What is the Anthropocentric Trajectory of our Earth System, according to the National Academy of Sciences, you may still be wondering? As Goodell sums it up: “even if we managed to hit the carbon emissions targets set in the Paris Climate Accord” – AS IF! (carbon emissions STILL accelerating) – “we still might trigger a series of accelerating climate-system feedback loops that would push the climate into a permanent hothouse state, with a warming of four, five or even six degrees Celsius.” Oh, is that all? you may reflexively wonder to yourself?
At 3.5C, most scientists agree that agriculture is no longer feasible. Here is a more thorough treatment of the impacts from each degree celsius of global warming. And because it rarely gets mentioned in the media, I am always compelled to remind my readers for perspective that there is a 30-40 year lag-time between carbon emissions and climate uptake, so that another 1C is already baked into the “earth system” — even as Trump the Terrible fiddles his Putinian phallus on the roof of his burning tower of ecocidal empire, barking out orders to build a wall to hold off the blue wave.

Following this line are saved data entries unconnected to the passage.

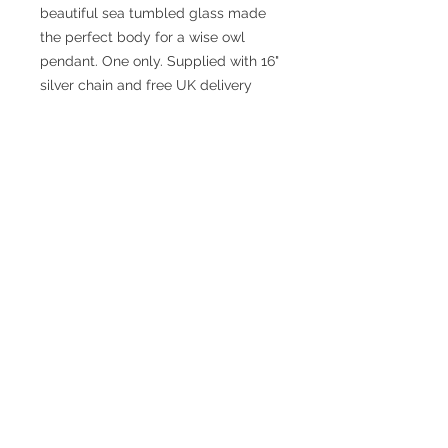
beautiful sea tumbled glass made
the perfect body for a wise owl
pendant. One only. Supplied with 16"
silver chain and free UK delivery
© 2017 SMsilverjewellery Proudly created
with
Wix.com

Tidal changes are certainly imminent.
The Summer of 2018 may be remembered as well for the 70-page NYT Magazine dedicated to how we took the wrong step years ago, due presumably to a flaw in human nature. The NYT is, of course, the official newspaper of empire, corporate controlled, and this flawed premise of the article by Nathaniel Rich, Losing Earth, was roundly criticized, most welcomely by Climate Goddess Naomi Klein, who pointed out that actually, Nathaniel, it was Capitalism that killed the Climate Movement, not human nature.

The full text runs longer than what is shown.